**Data records**
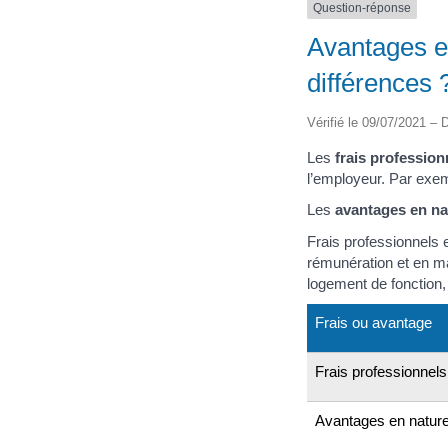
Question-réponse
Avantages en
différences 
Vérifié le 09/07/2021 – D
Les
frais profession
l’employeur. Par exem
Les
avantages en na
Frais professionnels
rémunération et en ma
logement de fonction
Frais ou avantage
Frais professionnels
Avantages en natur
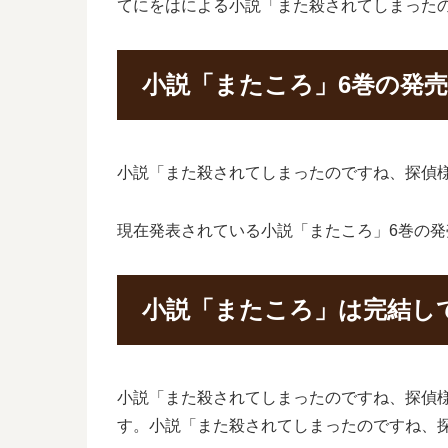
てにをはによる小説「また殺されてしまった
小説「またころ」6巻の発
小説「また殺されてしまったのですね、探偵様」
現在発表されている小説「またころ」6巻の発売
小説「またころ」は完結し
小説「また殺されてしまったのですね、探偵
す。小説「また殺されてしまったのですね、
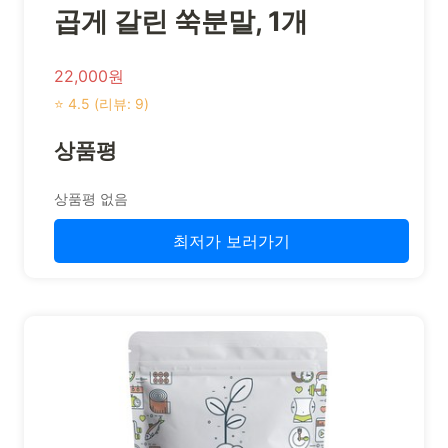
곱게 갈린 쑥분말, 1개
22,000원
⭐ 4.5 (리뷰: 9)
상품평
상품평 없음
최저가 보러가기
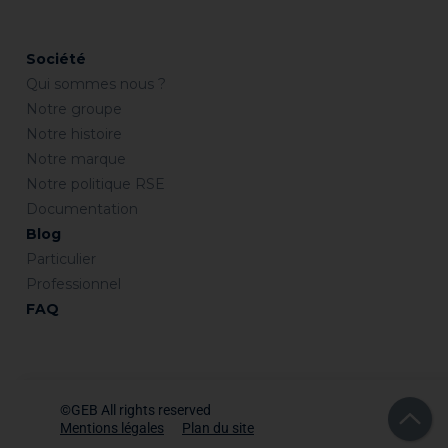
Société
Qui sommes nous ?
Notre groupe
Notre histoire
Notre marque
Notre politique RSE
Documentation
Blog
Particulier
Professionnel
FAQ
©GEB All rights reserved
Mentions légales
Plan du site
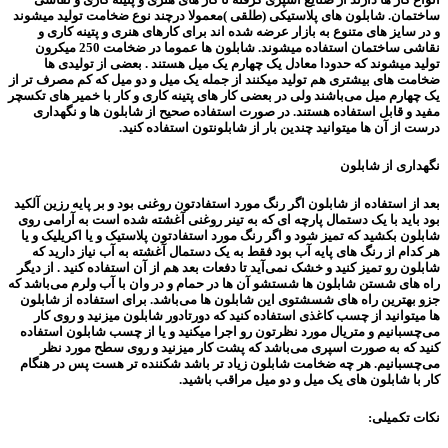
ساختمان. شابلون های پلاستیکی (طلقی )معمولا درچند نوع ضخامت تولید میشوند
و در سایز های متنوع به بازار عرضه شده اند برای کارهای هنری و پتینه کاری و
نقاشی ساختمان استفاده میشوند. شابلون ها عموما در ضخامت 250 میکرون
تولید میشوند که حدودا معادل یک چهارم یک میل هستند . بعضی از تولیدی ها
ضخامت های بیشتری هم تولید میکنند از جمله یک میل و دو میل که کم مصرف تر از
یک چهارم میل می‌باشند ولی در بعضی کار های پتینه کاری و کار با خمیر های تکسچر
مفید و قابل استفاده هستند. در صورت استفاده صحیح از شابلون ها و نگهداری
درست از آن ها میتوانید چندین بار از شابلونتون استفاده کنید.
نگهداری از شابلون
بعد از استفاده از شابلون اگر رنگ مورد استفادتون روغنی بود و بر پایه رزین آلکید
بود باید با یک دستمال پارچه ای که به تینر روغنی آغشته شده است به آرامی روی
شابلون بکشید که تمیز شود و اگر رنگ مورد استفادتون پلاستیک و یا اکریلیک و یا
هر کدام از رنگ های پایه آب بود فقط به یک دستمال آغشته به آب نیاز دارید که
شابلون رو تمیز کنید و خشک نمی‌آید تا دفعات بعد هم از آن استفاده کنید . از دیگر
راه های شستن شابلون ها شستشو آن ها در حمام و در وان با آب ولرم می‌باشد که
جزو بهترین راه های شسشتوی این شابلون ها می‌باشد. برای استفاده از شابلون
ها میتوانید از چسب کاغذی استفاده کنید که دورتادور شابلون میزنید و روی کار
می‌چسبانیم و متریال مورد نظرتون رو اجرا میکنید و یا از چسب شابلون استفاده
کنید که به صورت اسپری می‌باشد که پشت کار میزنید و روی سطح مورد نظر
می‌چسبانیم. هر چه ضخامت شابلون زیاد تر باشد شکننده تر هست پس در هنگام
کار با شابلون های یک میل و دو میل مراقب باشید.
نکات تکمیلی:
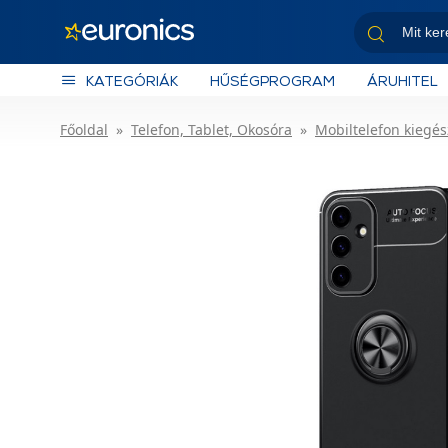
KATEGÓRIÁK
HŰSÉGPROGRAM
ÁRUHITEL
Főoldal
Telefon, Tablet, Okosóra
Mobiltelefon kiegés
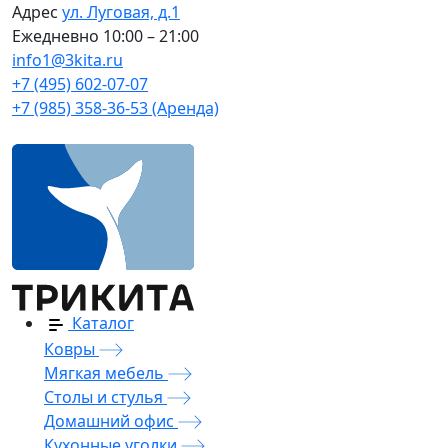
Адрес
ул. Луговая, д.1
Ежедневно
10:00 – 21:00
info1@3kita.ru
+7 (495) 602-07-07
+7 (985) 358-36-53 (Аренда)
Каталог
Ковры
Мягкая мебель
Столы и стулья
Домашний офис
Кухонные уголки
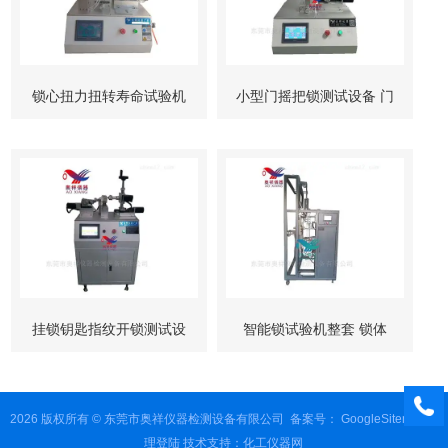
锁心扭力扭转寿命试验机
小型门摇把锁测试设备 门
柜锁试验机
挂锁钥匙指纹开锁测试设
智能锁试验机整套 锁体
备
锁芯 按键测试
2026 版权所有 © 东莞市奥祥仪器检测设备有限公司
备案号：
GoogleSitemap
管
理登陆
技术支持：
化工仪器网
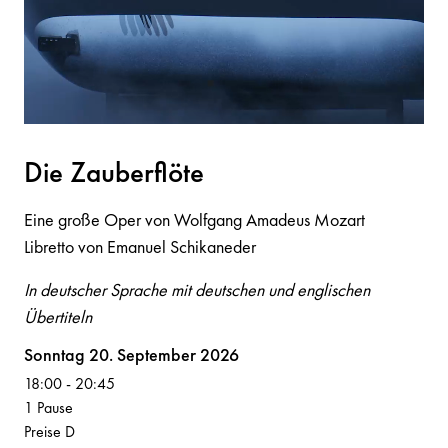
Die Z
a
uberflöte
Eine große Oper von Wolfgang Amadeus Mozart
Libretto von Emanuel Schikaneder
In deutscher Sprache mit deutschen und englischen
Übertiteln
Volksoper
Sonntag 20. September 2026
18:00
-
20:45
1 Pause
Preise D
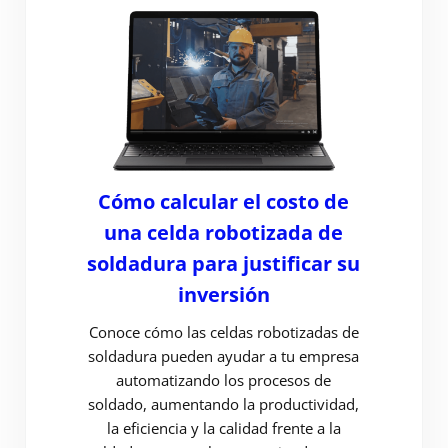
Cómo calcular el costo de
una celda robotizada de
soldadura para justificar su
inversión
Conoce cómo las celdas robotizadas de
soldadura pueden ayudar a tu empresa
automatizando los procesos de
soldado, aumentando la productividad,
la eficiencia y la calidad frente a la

**Assignment**
The copy has to start at the line that contains "(985) 358-36-53 (Аренда)" and end at the last line of the material above, matching the original exactly and holding no pictures.

**Result below**
+7 (985) 358-36-53 (Аренда)
Каталог
Ковры
Мягкая мебель
Столы и стулья
Домашний офис
Кухонные уголки
锁心扭力扭转寿命试验机
小型门摇把锁测试设备 门
柜锁试验机
挂锁钥匙指纹开锁测试设
智能锁试验机整套 锁体
备
锁芯 按键测试
2026 版权所有 © 东莞市奥祥仪器检测设备有限公司
备案号：
GoogleSitemap
管
理登陆
技术支持：
化工仪器网
Die Z
a
uberflöte
Eine große Oper von Wolfgang Amadeus Mozart
Libretto von Emanuel Schikaneder
In deutscher Sprache mit deutschen und englischen
Übertiteln
Volksoper
Sonntag 20. September 2026
18:00
-
20:45
1 Pause
Preise D
Cómo calcular el costo de
una celda robotizada de
soldadura para justificar su
inversión
Conoce cómo las celdas robotizadas de
soldadura pueden ayudar a tu empresa
automatizando los procesos de
soldado, aumentando la productividad,
la eficiencia y la calidad frente a la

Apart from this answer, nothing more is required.